Final Report Summary - PLASMAQUO (Development of plasmonic quorum sensors for understanding bacterial-eukaryotic cell relations)
Because the efficiency of nanoparticles toward electric field enhancement strongly depends on their morphology and composition, we designed and synthesized novel plasmonic nanoparticles, and nanoparticle assemblies of various morphologies and compositions. Detailed optical and morphological characterization confirmed that such nanoparticles are efficient SERS platforms.
Additional enhancement can be obtained through organization of the nanoparticles into 2D and 3D ordered arrays. Tiny gaps are created between neighboring nanoparticles, in which the electric field is further enhanced, thereby improving the SERS activity. Chemical design allowed us to obtain highly ordered arrays for different types of nanoparticles and their collective plasmonic response was optimized, as confirmed through the detection of standard target analytes.
We provided high quality experimental data regarding the application of plasmonics and SERS for sensing diverse analytes, including biomolecules and bacterial quorum sensing-regulated processes. We thus went beyond the state of the art in the fields of colloidal nanoparticle synthesis, colloidal phase behavior and understanding SERS mechanisms for designing highly efficient plasmonic nanoparticles and assemblies. We demonstrated the capacity of the new materials for non-invasive, label-free monitoring of intra-species and inter-species Quorum Sensing in relevant bacterial species, such as P. aeruginosa and C. violaceum, designated as human opportunistic pathogens.
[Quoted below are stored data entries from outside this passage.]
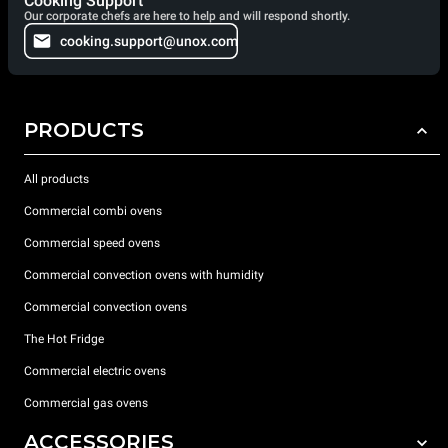
Cooking Support
Our corporate chefs are here to help and will respond shortly.
cooking.support@unox.com
PRODUCTS
All products
Commercial combi ovens
Commercial speed ovens
Commercial convection ovens with humidity
Commercial convection ovens
The Hot Fridge
Commercial electric ovens
Commercial gas ovens
ACCESSORIES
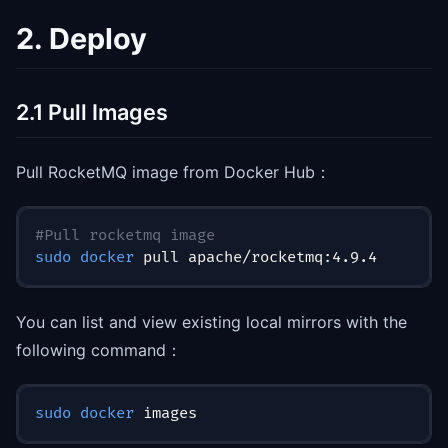
2. Deploy
2.1 Pull Images
Pull RocketMQ image from Docker Hub：
#Pull rocketmq image
sudo
docker
 pull apache/rocketmq:4.9.4
You can list and view existing local mirrors with the
following command：
sudo
docker
 images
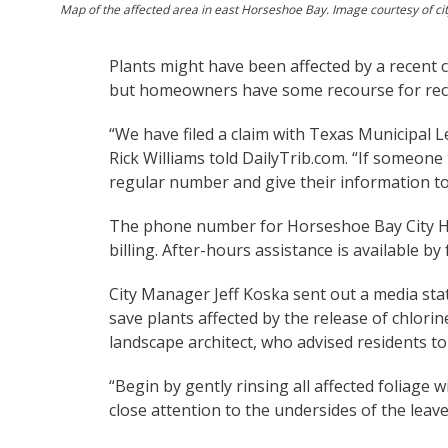
Map of the affected area in east Horseshoe Bay. Image courtesy of ci
Plants might have been affected by a recent 
but homeowners have some recourse for rec
“We have filed a claim with Texas Municipal
Rick Williams told DailyTrib.com. “If someone
regular number and give their information to
The phone number for Horseshoe Bay City Hall
billing. After-hours assistance is available 
City Manager Jeff Koska sent out a media sta
save plants affected by the release of chlori
landscape architect, who advised residents to 
“Begin by gently rinsing all affected foliage
close attention to the undersides of the leav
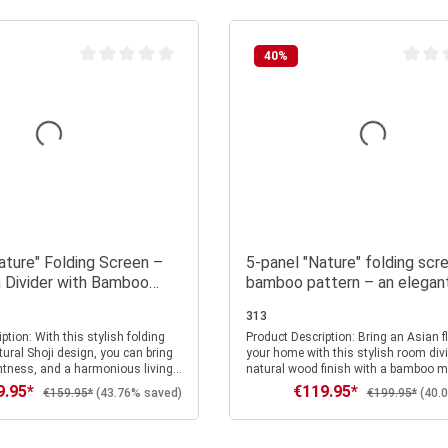
40
%
Average rating of 0 out of 5 stars
Average
ature" Folding Screen –
5-panel "Nature" folding scr
 Divider with Bamboo
bamboo pattern – an elegan
Made of Wood
wooden room divider and pri
313
screen in Asian style
stylish folding
Product Description: Bring an Asian flair into
tural Shoji design, you can bring
your home with this stylish room divi
ightness, and a harmonious living
natural wood finish with a bamboo m
to your home. The delicate
5-panel room divider combines a lig
9.95*
€119.95*
 price:
Sale price:
Regular price:
Regular price:
€159.95*
(43.76% saved)
€199.95*
(40.
n the translucent rice paper is
frame with white rice paper panels, w
d expressive—like a small work of
become a real eye-catcher thanks to t
 your space a special depth and
bamboo pattern. The bamboo design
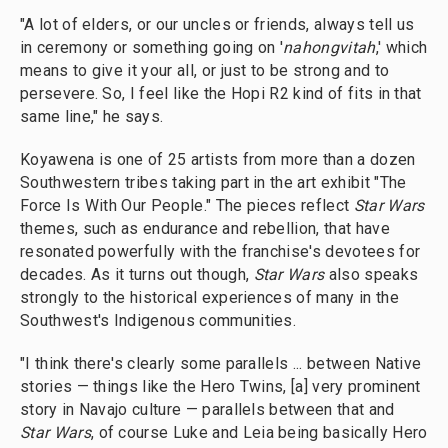
"A lot of elders, or our uncles or friends, always tell us
in ceremony or something going on '
nahongvitah
,' which
means to give it your all, or just to be strong and to
persevere. So, I feel like the Hopi R2 kind of fits in that
same line," he says.
Koyawena is one of 25 artists from more than a dozen
Southwestern tribes taking part in the art exhibit "The
Force Is With Our People." The pieces reflect
Star Wars
themes, such as endurance and rebellion, that have
resonated powerfully with the franchise's devotees for
decades. As it turns out though,
Star Wars
also speaks
strongly to the historical experiences of many in the
Southwest's Indigenous communities.
"I think there's clearly some parallels ... between Native
stories — things like the Hero Twins, [a] very prominent
story in Navajo culture — parallels between that and
Star Wars
, of course Luke and Leia being basically Hero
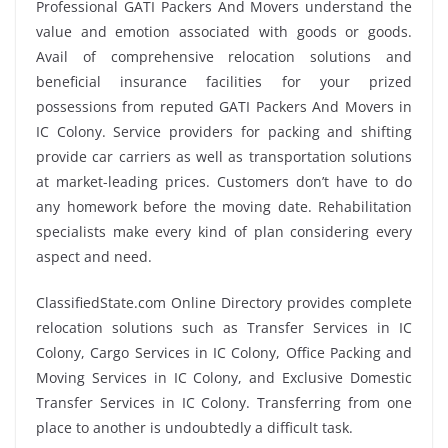
Professional GATI Packers And Movers understand the
value and emotion associated with goods or goods.
Avail of comprehensive relocation solutions and
beneficial insurance facilities for your prized
possessions from reputed GATI Packers And Movers in
IC Colony. Service providers for packing and shifting
provide car carriers as well as transportation solutions
at market-leading prices. Customers don’t have to do
any homework before the moving date. Rehabilitation
specialists make every kind of plan considering every
aspect and need.
ClassifiedState.com Online Directory provides complete
relocation solutions such as Transfer Services in IC
Colony, Cargo Services in IC Colony, Office Packing and
Moving Services in IC Colony, and Exclusive Domestic
Transfer Services in IC Colony. Transferring from one
place to another is undoubtedly a difficult task.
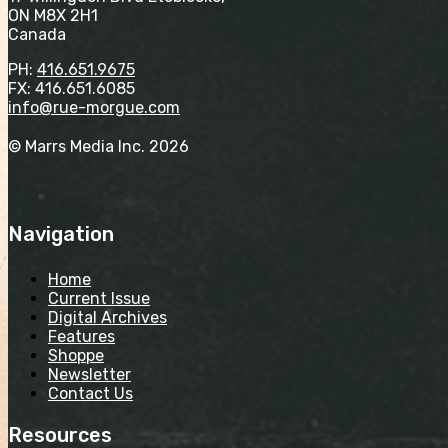
ON M8X 2H1
Canada
PH:
416.651.9675
FX: 416.651.6085
info@rue-morgue.com
© Marrs Media Inc. 2026
Navigation
Home
Current Issue
Digital Archives
Features
Shoppe
Newsletter
Contact Us
Resources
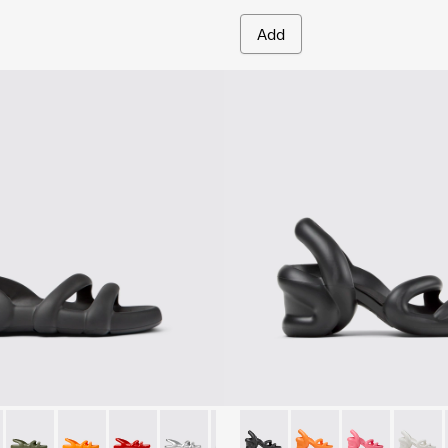
Add
en.
- K100957-001 - Black Synthetic Sandals for Men.
h Flat - K100957-021
Kobarah Flat - K100957-018
Kobarah Flat - K100957-017
Kobarah Flat - K100957-015
Kobarah Flat - K100957-014
Kobarah Flat - K100957-013
Kobarah - K100839-006 - Bla
Kobarah Flat - K100957-0
Kobarah - K100839-0
Kobarah Flat - K10
Kobarah - K10
Kobarah Fla
Kobara
Koba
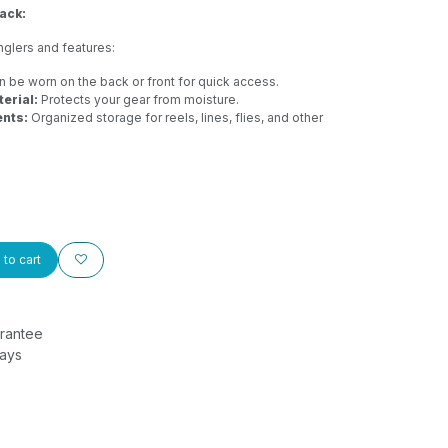
ack:
nglers and features:
 be worn on the back or front for quick access.
erial:
Protects your gear from moisture.
nts:
Organized storage for reels, lines, flies, and other
to cart
rantee
Days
We rationally designed hybrid plasmonic nanostructured substrates composed of microporous materials and gold nanoparticles (AuNPs) as SERS-active platforms for label-free detection and imaging of quorum sensing chemical communication in Pseudomonas aeruginosa bacterial cultures. Different plasmonic substrates allowed label-free detection and visualization of the quorum sensing signal pyocyanin upon secretion from live biofilms and small clusters of bacteria into the underlying SERS sensors in a non-invasive way. Owing to the high enhancement factor of the plasmonically-active substrates we achieved ultrasensitive detection down to 10-15 M. We expanded the application of our SERS approach for simultaneous detection of two quorum sensing microbial metabolites, violacein and pyocyanin, expressed in co-cultures of Chromobacterium violaceum (C. violaceum) and P. aeruginosa on agar-based plasmonic substrates. This approach provides an additional tool for spatio-temporal analysis and detection of inter-species chemical interactions between microbes on agar, a standard support matrix for culturing microbial cells on solid medium.
We demonstrated that our plasmonic platforms can be applied to investigate cellular chemotypes and metabolite exchange processes linked to the development and organization of microbial populations. They can also be implemented toward the screening and identification of SERS-active bioactive metabolites with potential clinical, pharmacological or biotechnological interest produced by microbes in defined synthetic consortia and in mixed species obtained from environmental samples. Understanding microbial chemical communication processes is important to provide fundamental insights into microbial ecology and necessary knowledge for potential applications in medicine, drug discovery, biotechnology and synthetic biology. The ultrasensitive detection of microbial metabolites through plasmonics opens the possibility for diagnosis of bacterial infections, which will aid in the development of more effective strategies of prevention and control of infectious diseases.